Problem:
Would you return the lines between the one holding "Birthday - Adults (243, 288)" and the one holding "Veterans (219, 588)", inclusive, and only those, exactly as they stand in the listing below?

Records for the exercise:
========

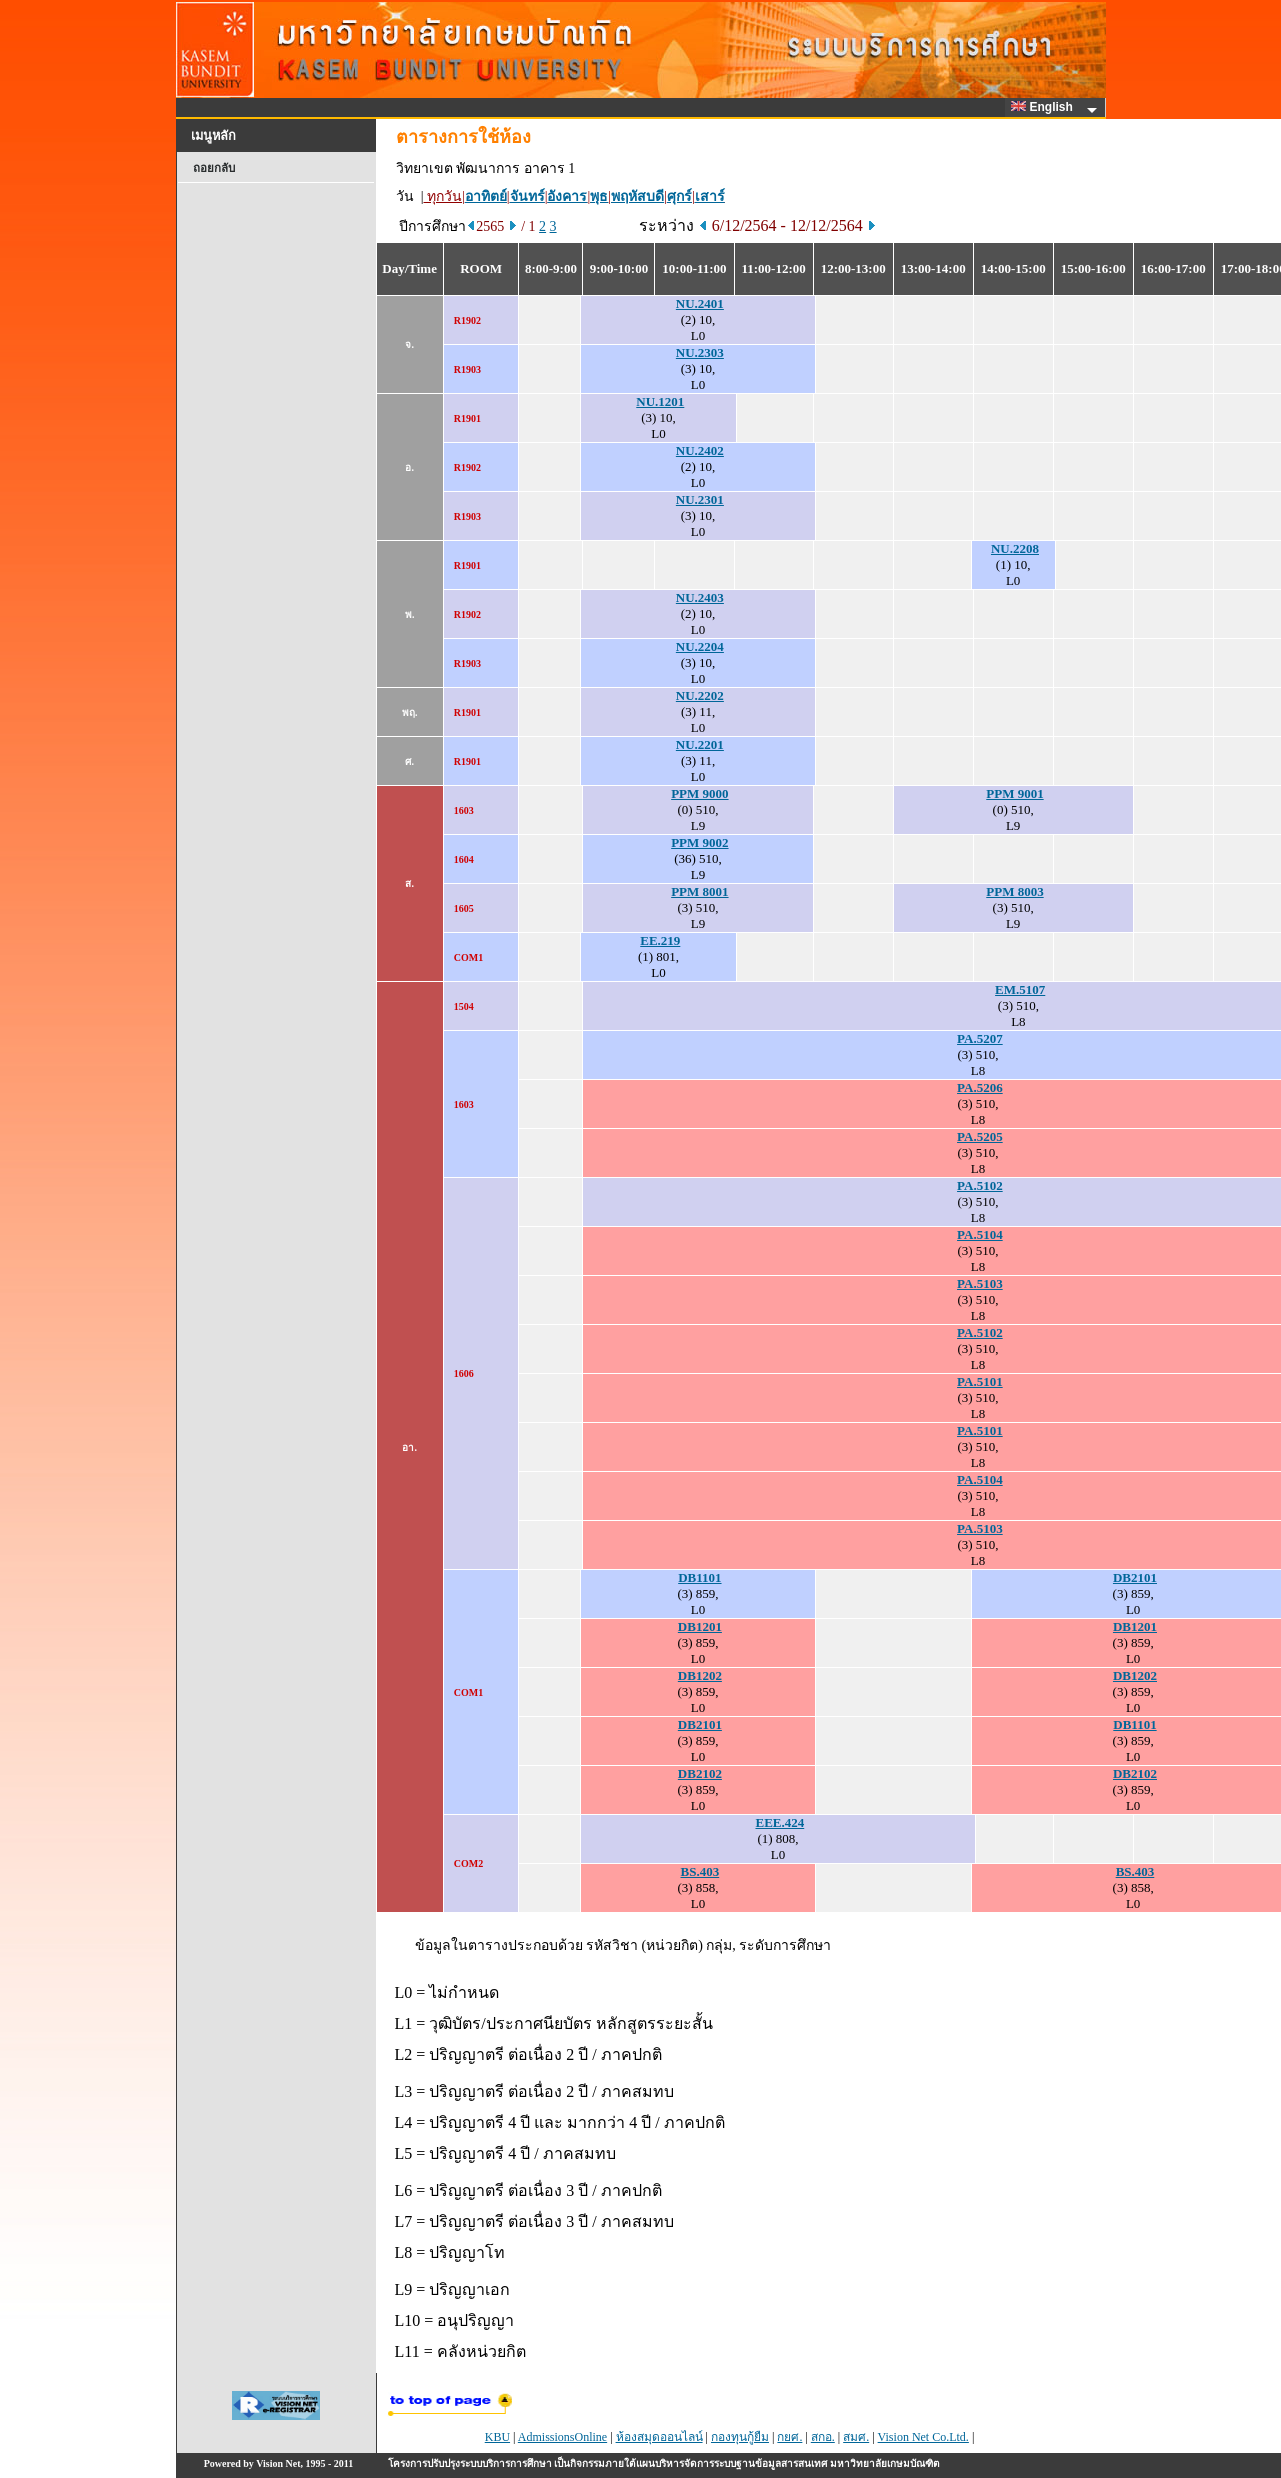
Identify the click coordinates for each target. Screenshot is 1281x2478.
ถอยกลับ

========

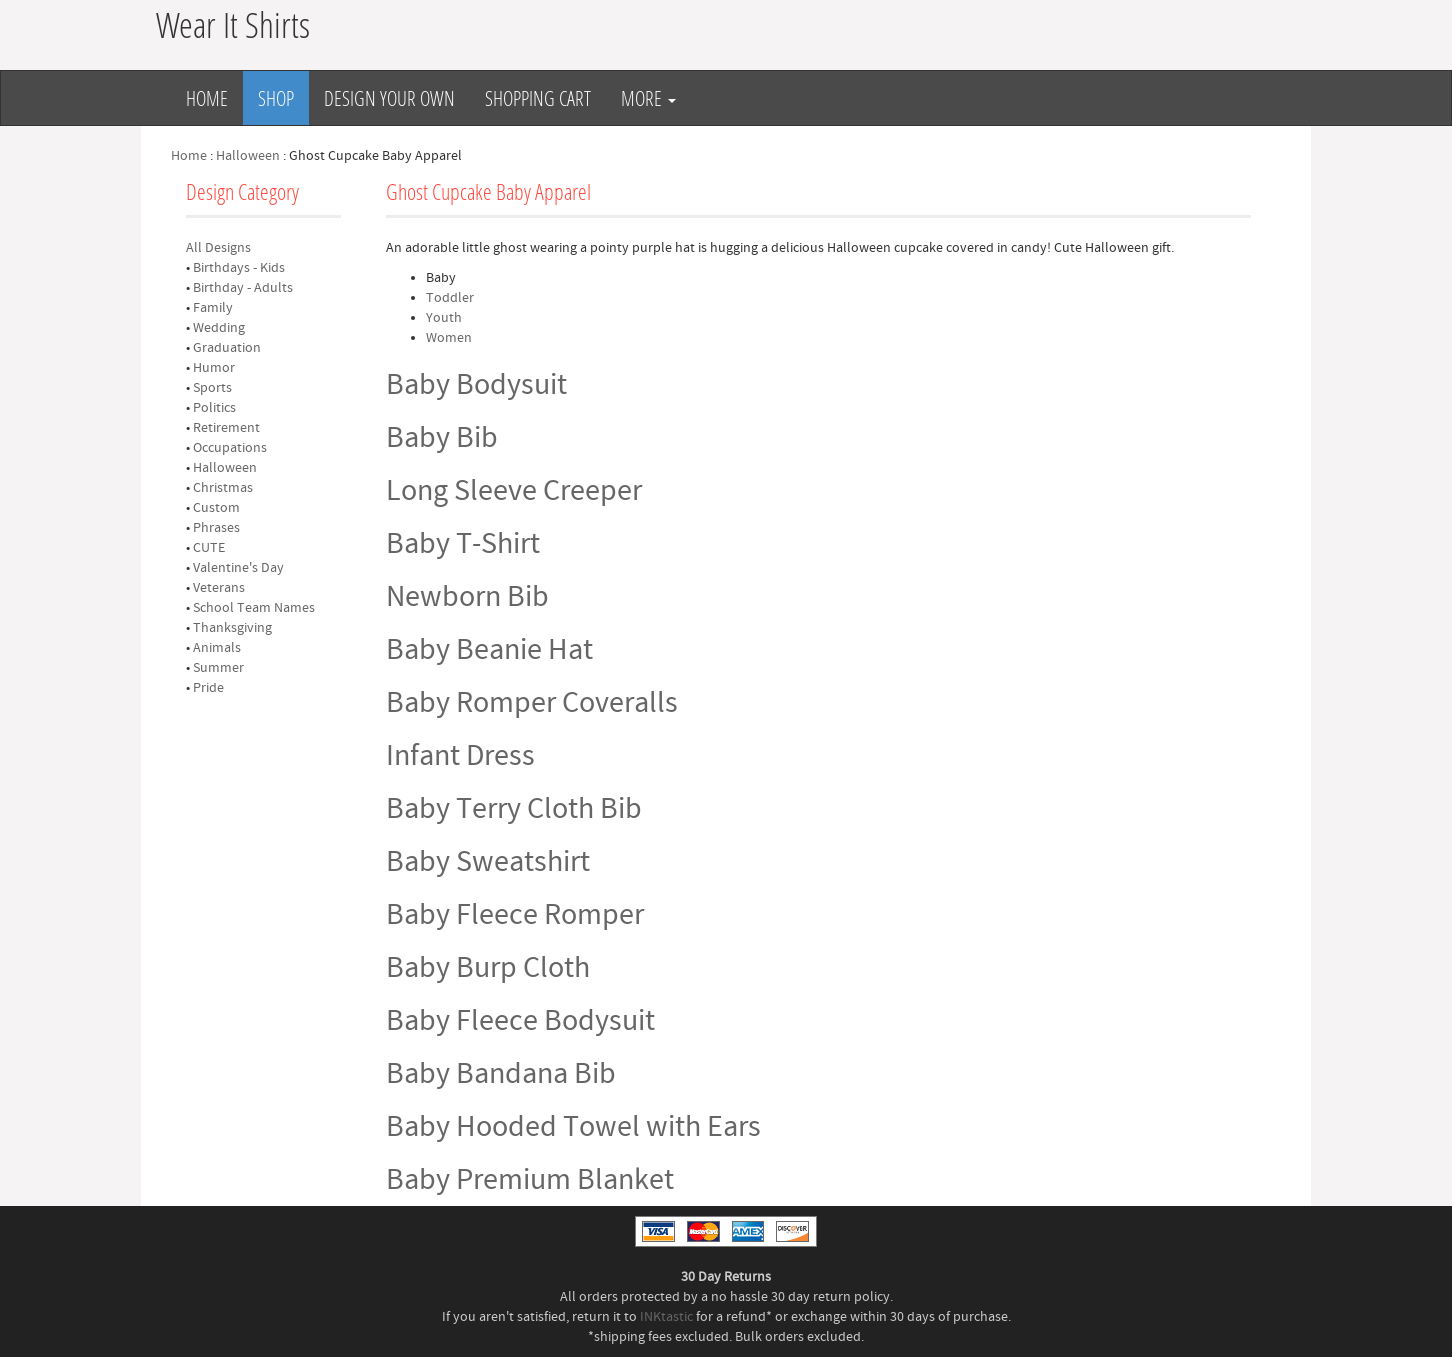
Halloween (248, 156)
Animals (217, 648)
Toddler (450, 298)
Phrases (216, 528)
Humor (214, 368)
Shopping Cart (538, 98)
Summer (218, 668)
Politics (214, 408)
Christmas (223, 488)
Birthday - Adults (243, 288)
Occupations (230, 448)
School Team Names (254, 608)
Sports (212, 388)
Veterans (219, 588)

========

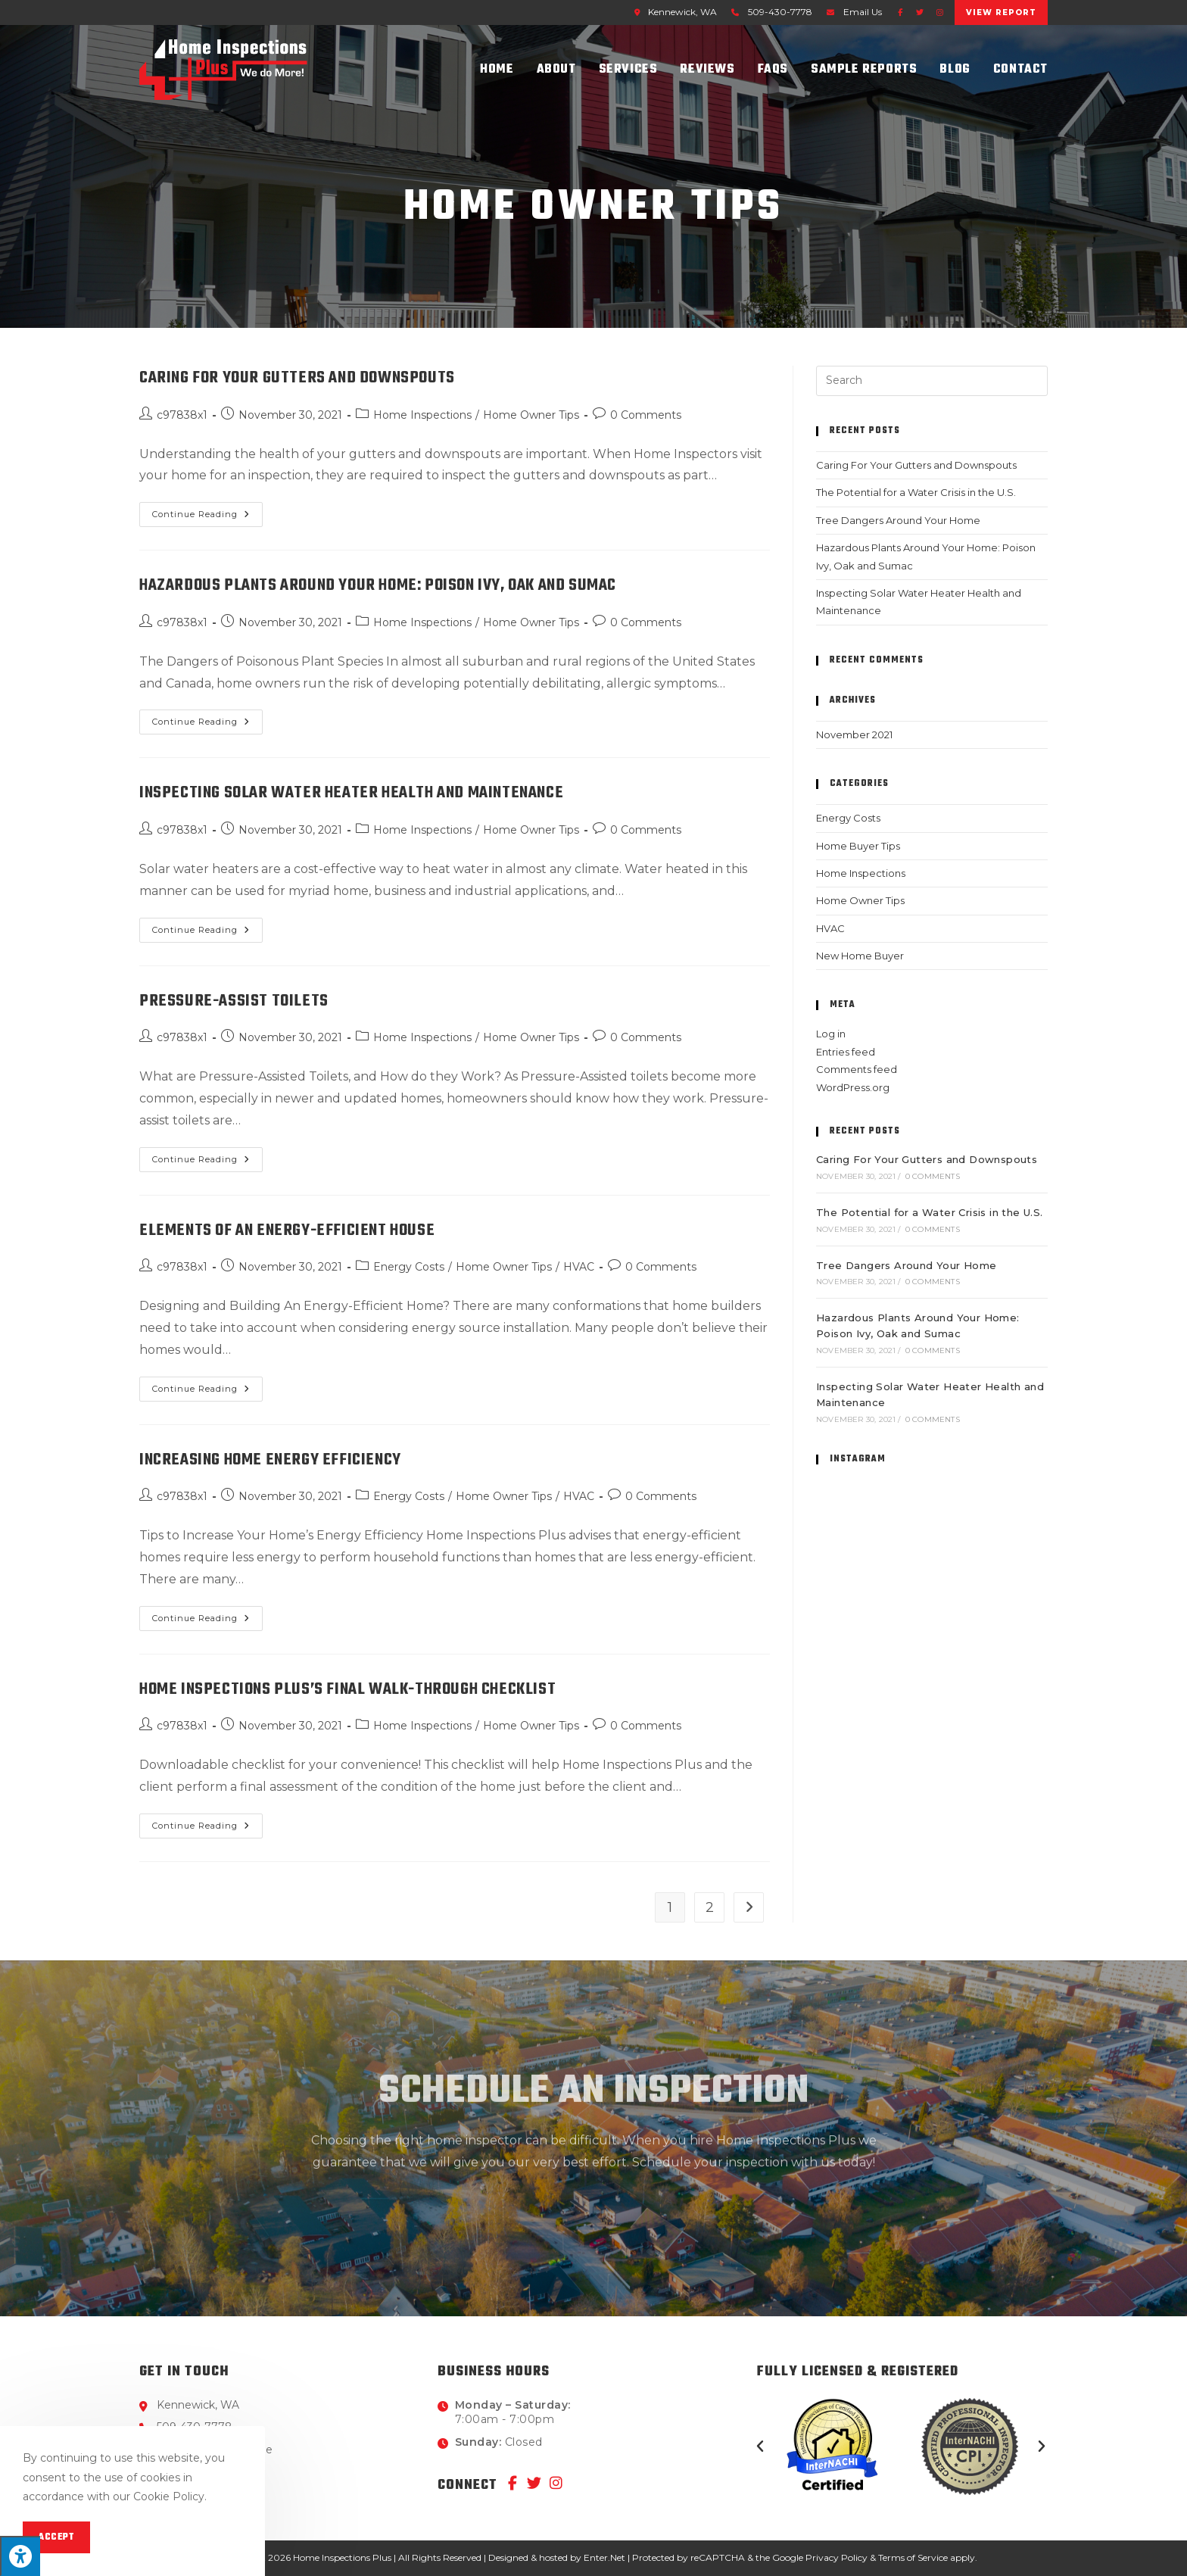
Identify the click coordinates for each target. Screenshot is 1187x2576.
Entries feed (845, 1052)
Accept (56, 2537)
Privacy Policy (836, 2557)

========

Response:
Birthday - Adults (243, 288)
Occupations (230, 448)
School Team Names (254, 608)
Sports (212, 388)
Veterans (219, 588)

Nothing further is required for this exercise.